Items listed in a dataset:
-*-*-

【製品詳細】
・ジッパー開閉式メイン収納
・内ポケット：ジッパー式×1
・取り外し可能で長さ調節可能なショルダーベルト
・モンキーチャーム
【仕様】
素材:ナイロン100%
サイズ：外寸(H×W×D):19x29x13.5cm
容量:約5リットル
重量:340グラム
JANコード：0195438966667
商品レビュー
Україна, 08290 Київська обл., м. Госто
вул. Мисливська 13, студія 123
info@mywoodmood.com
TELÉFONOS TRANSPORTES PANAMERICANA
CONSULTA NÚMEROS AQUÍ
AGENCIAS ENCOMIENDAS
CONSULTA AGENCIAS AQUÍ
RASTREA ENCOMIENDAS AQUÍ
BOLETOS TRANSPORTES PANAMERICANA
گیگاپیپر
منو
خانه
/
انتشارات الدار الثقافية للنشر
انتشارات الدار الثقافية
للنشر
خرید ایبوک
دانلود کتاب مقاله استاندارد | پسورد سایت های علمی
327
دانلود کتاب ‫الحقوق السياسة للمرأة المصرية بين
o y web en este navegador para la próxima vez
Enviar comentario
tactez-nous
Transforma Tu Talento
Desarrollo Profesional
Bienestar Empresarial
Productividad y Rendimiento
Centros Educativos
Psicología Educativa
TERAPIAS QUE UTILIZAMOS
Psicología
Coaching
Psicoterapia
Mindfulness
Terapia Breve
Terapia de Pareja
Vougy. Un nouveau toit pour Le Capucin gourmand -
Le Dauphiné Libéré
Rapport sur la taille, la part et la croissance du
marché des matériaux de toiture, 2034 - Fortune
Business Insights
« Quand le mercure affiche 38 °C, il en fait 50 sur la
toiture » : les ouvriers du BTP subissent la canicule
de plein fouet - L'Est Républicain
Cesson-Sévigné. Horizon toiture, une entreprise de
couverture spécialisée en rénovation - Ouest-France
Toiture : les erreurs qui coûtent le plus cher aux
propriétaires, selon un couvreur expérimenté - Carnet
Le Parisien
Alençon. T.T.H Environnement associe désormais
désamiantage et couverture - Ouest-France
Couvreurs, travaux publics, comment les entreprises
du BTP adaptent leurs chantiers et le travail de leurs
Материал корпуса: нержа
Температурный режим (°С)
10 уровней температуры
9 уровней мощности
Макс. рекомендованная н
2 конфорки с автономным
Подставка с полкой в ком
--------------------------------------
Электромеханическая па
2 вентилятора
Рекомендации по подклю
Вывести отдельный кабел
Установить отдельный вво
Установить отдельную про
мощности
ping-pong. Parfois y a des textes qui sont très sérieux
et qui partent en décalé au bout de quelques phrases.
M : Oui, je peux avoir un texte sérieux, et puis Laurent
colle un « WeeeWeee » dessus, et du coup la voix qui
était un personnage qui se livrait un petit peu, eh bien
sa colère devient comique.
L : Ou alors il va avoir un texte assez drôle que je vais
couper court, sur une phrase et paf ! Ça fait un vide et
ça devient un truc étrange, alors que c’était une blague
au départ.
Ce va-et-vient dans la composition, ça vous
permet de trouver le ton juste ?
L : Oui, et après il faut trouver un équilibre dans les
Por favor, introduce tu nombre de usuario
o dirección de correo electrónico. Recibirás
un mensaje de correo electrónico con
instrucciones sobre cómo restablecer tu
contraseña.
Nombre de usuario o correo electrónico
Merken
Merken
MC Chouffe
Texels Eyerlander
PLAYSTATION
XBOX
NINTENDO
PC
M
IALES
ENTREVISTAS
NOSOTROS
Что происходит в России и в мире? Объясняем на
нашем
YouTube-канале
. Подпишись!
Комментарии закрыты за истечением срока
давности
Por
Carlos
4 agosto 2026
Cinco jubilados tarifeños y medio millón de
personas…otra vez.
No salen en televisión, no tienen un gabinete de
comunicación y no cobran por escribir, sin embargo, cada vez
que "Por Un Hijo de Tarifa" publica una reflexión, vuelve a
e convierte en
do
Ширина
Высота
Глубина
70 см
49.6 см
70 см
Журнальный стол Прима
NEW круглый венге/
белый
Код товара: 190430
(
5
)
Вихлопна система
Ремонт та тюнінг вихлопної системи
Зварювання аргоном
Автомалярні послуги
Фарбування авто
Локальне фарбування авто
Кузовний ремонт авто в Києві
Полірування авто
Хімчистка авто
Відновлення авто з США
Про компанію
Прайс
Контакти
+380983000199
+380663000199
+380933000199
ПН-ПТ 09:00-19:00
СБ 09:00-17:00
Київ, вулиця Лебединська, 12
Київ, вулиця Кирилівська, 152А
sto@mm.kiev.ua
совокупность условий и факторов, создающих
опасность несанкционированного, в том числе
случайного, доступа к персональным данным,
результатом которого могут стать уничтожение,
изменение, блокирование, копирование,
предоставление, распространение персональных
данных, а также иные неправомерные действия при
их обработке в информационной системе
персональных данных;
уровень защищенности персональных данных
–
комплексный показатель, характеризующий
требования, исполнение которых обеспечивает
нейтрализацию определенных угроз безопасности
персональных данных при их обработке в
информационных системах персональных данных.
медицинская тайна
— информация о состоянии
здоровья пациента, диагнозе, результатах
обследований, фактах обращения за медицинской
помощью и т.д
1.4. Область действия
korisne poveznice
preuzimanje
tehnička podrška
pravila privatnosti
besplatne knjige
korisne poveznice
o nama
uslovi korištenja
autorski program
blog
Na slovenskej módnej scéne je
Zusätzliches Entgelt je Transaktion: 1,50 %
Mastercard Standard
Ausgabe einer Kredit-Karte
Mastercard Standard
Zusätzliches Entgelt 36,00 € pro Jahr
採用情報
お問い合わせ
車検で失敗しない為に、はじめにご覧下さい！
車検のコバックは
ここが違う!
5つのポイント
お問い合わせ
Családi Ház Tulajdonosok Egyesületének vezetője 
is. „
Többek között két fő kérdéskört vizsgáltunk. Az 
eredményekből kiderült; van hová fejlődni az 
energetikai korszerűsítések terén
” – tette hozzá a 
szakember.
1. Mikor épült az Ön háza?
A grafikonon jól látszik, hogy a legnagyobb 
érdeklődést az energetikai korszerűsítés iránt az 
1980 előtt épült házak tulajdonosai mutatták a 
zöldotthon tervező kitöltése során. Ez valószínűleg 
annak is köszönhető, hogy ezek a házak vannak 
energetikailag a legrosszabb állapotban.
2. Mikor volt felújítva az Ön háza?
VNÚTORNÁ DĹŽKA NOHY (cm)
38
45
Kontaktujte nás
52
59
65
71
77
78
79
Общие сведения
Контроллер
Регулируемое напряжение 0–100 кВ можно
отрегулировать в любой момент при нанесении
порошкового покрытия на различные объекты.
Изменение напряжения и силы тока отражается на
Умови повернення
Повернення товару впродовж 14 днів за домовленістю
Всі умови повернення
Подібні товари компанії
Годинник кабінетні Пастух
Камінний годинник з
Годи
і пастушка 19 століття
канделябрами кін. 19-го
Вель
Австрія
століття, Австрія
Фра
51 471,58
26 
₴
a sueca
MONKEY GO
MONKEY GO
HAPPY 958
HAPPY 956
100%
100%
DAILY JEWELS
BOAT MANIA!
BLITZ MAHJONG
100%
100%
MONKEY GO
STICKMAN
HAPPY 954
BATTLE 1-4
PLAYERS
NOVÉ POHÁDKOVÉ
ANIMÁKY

-*-*-

- _Assignment_
Your answer must be the data above, copied exactly from its first line through the line containing "ping-pong. Parfois y", and nothing more.

- _Answer below_
【製品詳細】
・ジッパー開閉式メイン収納
・内ポケット：ジッパー式×1
・取り外し可能で長さ調節可能なショルダーベルト
・モンキーチャーム
【仕様】
素材:ナイロン100%
サイズ：外寸(H×W×D):19x29x13.5cm
容量:約5リットル
重量:340グラム
JANコード：0195438966667
商品レビュー
Україна, 08290 Київська обл., м. Госто
вул. Мисливська 13, студія 123
info@mywoodmood.com
TELÉFONOS TRANSPORTES PANAMERICANA
CONSULTA NÚMEROS AQUÍ
AGENCIAS ENCOMIENDAS
CONSULTA AGENCIAS AQUÍ
RASTREA ENCOMIENDAS AQUÍ
BOLETOS TRANSPORTES PANAMERICANA
گیگاپیپر
منو
خانه
/
انتشارات الدار الثقافية للنشر
انتشارات الدار الثقافية
للنشر
خرید ایبوک
دانلود کتاب مقاله استاندارد | پسورد سایت های علمی
327
دانلود کتاب ‫الحقوق السياسة للمرأة المصرية بين
o y web en este navegador para la próxima vez
Enviar comentario
tactez-nous
Transforma Tu Talento
Desarrollo Profesional
Bienestar Empresarial
Productividad y Rendimiento
Centros Educativos
Psicología Educativa
TERAPIAS QUE UTILIZAMOS
Psicología
Coaching
Psicoterapia
Mindfulness
Terapia Breve
Terapia de Pareja
Vougy. Un nouveau toit pour Le Capucin gourmand -
Le Dauphiné Libéré
Rapport sur la taille, la part et la croissance du
marché des matériaux de toiture, 2034 - Fortune
Business Insights
« Quand le mercure affiche 38 °C, il en fait 50 sur la
toiture » : les ouvriers du BTP subissent la canicule
de plein fouet - L'Est Républicain
Cesson-Sévigné. Horizon toiture, une entreprise de
couverture spécialisée en rénovation - Ouest-France
Toiture : les erreurs qui coûtent le plus cher aux
propriétaires, selon un couvreur expérimenté - Carnet
Le Parisien
Alençon. T.T.H Environnement associe désormais
désamiantage et couverture - Ouest-France
Couvreurs, travaux publics, comment les entreprises
du BTP adaptent leurs chantiers et le travail de leurs
Материал корпуса: нержа
Температурный режим (°С)
10 уровней температуры
9 уровней мощности
Макс. рекомендованная н
2 конфорки с автономным
Подставка с полкой в ком
--------------------------------------
Электромеханическая па
2 вентилятора
Рекомендации по подклю
Вывести отдельный кабел
Установить отдельный вво
Установить отдельную про
мощности
ping-pong. Parfois y a des textes qui sont très sérieux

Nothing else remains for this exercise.